The data are accessible? Tried looking in the paper and online and can't seem to find them.

Eszter Czibor
May 01, 2019

Fascinating study indeed, and it tells a compelling story; however, there are a few potential issues that are worth mentioning.
First, the practice of exploring the drivers of a gap by adding covariates progressively and checking whether their inclusion reduces the estimated gap is widespread (I have certainly done it myself...), but the conclusions from this method are sensitive to the order in which these covariates are added (see e.g. Gelback, 2014: It would thus be nice to see whether the paper's conclusions are robust to a) the sequence of adding covariates b) using different decomposition methods.

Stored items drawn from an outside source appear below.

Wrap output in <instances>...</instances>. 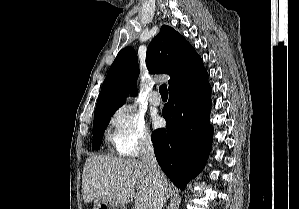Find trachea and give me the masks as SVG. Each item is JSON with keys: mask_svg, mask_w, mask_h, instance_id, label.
<instances>
[{"mask_svg": "<svg viewBox=\"0 0 299 209\" xmlns=\"http://www.w3.org/2000/svg\"><path fill=\"white\" fill-rule=\"evenodd\" d=\"M159 92L161 96H168L167 85L163 84L159 87Z\"/></svg>", "mask_w": 299, "mask_h": 209, "instance_id": "1", "label": "trachea"}]
</instances>
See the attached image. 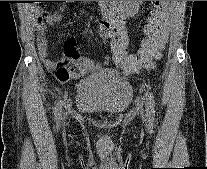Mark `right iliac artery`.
<instances>
[{"label":"right iliac artery","instance_id":"right-iliac-artery-1","mask_svg":"<svg viewBox=\"0 0 207 169\" xmlns=\"http://www.w3.org/2000/svg\"><path fill=\"white\" fill-rule=\"evenodd\" d=\"M62 103H57L56 107H55V115H56V120H60L61 119V115H62Z\"/></svg>","mask_w":207,"mask_h":169}]
</instances>
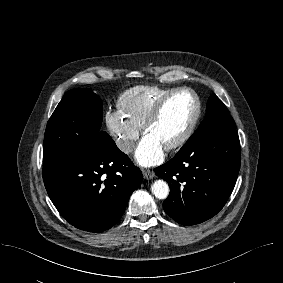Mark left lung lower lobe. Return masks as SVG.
<instances>
[{
	"label": "left lung lower lobe",
	"instance_id": "1",
	"mask_svg": "<svg viewBox=\"0 0 283 283\" xmlns=\"http://www.w3.org/2000/svg\"><path fill=\"white\" fill-rule=\"evenodd\" d=\"M239 169L240 142L236 130L186 142L169 162L154 169L170 186L164 211L188 226L210 219L227 202Z\"/></svg>",
	"mask_w": 283,
	"mask_h": 283
}]
</instances>
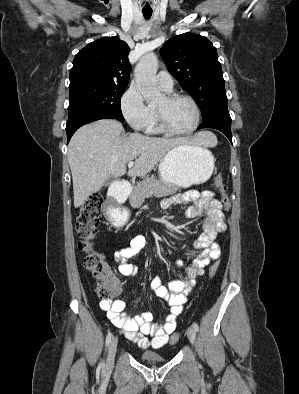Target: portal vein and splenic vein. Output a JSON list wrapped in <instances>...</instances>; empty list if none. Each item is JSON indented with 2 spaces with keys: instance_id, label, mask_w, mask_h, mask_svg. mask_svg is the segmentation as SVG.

Second, I find that the conclusions from certain empirical findings are up for debate; e.g. the fact that repeat applicants tend to receive higher scores does not necessarily imply that people *should* apply again after a rejection ("Our results therefore serve as a reminder of the value of persistence in the face of rejection; in light of the results in Panel A, this is advice that is particularly important for female researchers and innovators at the early stages of their career"): given that the underlying proposal quality is unobserved, this association could simply reflect the selection process into repeat applications (i.e. people only apply again if they have a bulletproof second idea/proposal). Similarly, the fact that getting funded is followed by better career outcomes for women but not for men does not necessarily mean that women *benefit* more the funding, but could be a sign that the bar for funding was higher for female-led applications, so the process simply selects exceptional women. (Relatedly, it would be interesting to know whether conditional on their ratings, women-led applications are still less likely to be funded.)

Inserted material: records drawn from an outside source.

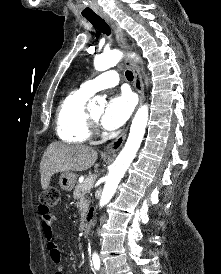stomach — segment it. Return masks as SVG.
Instances as JSON below:
<instances>
[{"label": "stomach", "mask_w": 221, "mask_h": 274, "mask_svg": "<svg viewBox=\"0 0 221 274\" xmlns=\"http://www.w3.org/2000/svg\"><path fill=\"white\" fill-rule=\"evenodd\" d=\"M76 182V174L73 172H64L60 176V187L65 191H71Z\"/></svg>", "instance_id": "obj_1"}]
</instances>
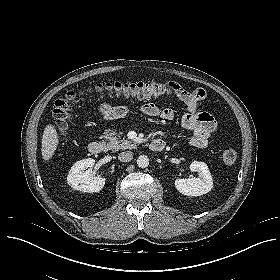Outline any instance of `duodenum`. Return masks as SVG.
Listing matches in <instances>:
<instances>
[{
  "label": "duodenum",
  "instance_id": "1",
  "mask_svg": "<svg viewBox=\"0 0 280 280\" xmlns=\"http://www.w3.org/2000/svg\"><path fill=\"white\" fill-rule=\"evenodd\" d=\"M165 143L162 139H154L150 143V149L155 152L162 151ZM105 144L102 141H92L88 144V151L94 155H100L104 152Z\"/></svg>",
  "mask_w": 280,
  "mask_h": 280
}]
</instances>
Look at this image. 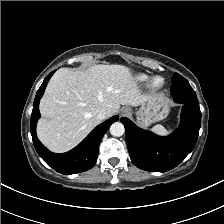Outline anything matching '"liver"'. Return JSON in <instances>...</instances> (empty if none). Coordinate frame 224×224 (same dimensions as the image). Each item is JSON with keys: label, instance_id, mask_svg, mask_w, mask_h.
I'll list each match as a JSON object with an SVG mask.
<instances>
[{"label": "liver", "instance_id": "1", "mask_svg": "<svg viewBox=\"0 0 224 224\" xmlns=\"http://www.w3.org/2000/svg\"><path fill=\"white\" fill-rule=\"evenodd\" d=\"M151 98L142 94L126 66L94 65L84 71L61 68L40 101L38 138L51 151L66 152L100 123L97 114L101 109L107 110L109 118L120 105L137 107Z\"/></svg>", "mask_w": 224, "mask_h": 224}]
</instances>
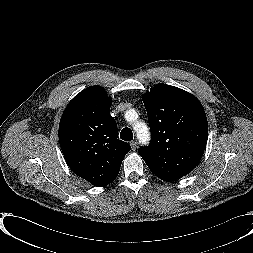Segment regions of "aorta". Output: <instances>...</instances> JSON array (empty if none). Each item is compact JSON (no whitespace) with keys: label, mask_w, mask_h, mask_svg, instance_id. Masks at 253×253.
I'll list each match as a JSON object with an SVG mask.
<instances>
[{"label":"aorta","mask_w":253,"mask_h":253,"mask_svg":"<svg viewBox=\"0 0 253 253\" xmlns=\"http://www.w3.org/2000/svg\"><path fill=\"white\" fill-rule=\"evenodd\" d=\"M136 115L134 110H129L126 113V118L128 121H131L133 117ZM134 130L136 131L137 137L142 141L146 142L149 139V131L145 123L138 122L134 126Z\"/></svg>","instance_id":"1"}]
</instances>
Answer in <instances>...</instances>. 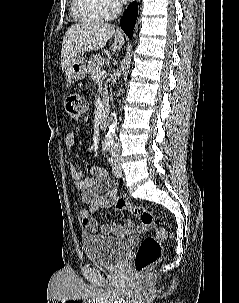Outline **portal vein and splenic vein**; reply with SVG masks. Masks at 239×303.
<instances>
[{
	"label": "portal vein and splenic vein",
	"instance_id": "portal-vein-and-splenic-vein-1",
	"mask_svg": "<svg viewBox=\"0 0 239 303\" xmlns=\"http://www.w3.org/2000/svg\"><path fill=\"white\" fill-rule=\"evenodd\" d=\"M104 77H106V71L100 69V70L97 72V78H98V80H99V79H102V78H104Z\"/></svg>",
	"mask_w": 239,
	"mask_h": 303
}]
</instances>
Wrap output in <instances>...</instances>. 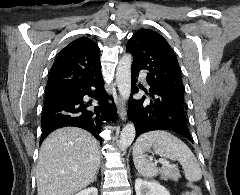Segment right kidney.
Returning <instances> with one entry per match:
<instances>
[{"mask_svg":"<svg viewBox=\"0 0 240 195\" xmlns=\"http://www.w3.org/2000/svg\"><path fill=\"white\" fill-rule=\"evenodd\" d=\"M75 195H98L97 187H88V189H82V191H78Z\"/></svg>","mask_w":240,"mask_h":195,"instance_id":"ca27d5eb","label":"right kidney"}]
</instances>
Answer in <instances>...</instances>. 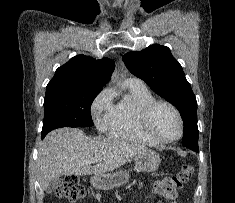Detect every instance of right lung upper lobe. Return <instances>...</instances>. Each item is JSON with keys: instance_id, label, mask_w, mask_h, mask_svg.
I'll use <instances>...</instances> for the list:
<instances>
[{"instance_id": "cb5924a9", "label": "right lung upper lobe", "mask_w": 235, "mask_h": 203, "mask_svg": "<svg viewBox=\"0 0 235 203\" xmlns=\"http://www.w3.org/2000/svg\"><path fill=\"white\" fill-rule=\"evenodd\" d=\"M115 63L109 58L96 60L77 55L59 67L46 88L63 86H89L101 88L111 77Z\"/></svg>"}]
</instances>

Third, there is a worry that the broad/narrow classification picks up differences between proposals that are more related to content and topic than to writing style (e.g. "community" "contraceptive" and "health" are narrow, while "bacteria" "therapy" and "device" are broad). I am not arguing with the validity of the particular classification, but I wonder whether they pick up differences in research questions not controlled for by the ten main topic areas the authors include in their analysis. As such, the conclusion that "there is significant scope for female applicants to improve their scores by altering the words they use to describe their proposals" might be premature. This is a concern that I have seen many people mention in online conversations about the paper, so rather than elaborate on their point further, I refer to the broader challenge of trying to uncover the underlying data generating process in algorithmic prediction exercises (very illuminating discussion on p.96 here:
Finally, to ensure a homogeneous pool of applicants, the authors restrict their sample to proposals submitted by applicants who have both an academic or non-profit research affiliation and a US contact address. While this choice is understandable, it does reduce their analysis sample from 17,311 proposals to just 6,794. It would be great to see sensitivity tests that also include *all* US-based applicants, or academics/non-profit researchers from *all* countries where English is an official language.
These points notwithstanding, it is a nice study on a really important research question, and I am grateful for the authors for bringing attention to this topic!